**WORK TO COMPLETE:**
From the records below, take each line where the string "Admite" shows up and copy it.

**RECORDS TO USE:**

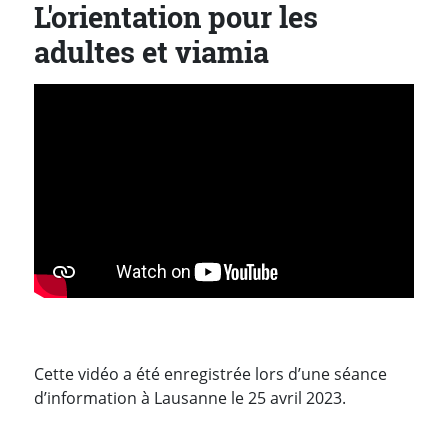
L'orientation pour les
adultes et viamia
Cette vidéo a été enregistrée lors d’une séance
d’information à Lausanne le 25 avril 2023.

* * *

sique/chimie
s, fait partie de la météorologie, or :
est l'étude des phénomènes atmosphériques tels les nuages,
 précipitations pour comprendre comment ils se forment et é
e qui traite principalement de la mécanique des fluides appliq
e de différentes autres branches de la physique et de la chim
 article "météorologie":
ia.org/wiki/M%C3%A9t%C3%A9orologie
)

--

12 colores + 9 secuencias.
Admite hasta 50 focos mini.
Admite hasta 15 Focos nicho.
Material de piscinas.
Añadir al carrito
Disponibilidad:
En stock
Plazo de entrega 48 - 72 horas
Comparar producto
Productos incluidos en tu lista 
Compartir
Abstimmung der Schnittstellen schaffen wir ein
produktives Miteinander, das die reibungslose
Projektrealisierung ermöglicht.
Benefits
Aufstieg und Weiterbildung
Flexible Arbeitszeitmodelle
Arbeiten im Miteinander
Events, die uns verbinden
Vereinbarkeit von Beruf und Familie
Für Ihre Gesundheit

**RESPONSE BOX:**
Admite hasta 50 focos mini.
Admite hasta 15 Focos nicho.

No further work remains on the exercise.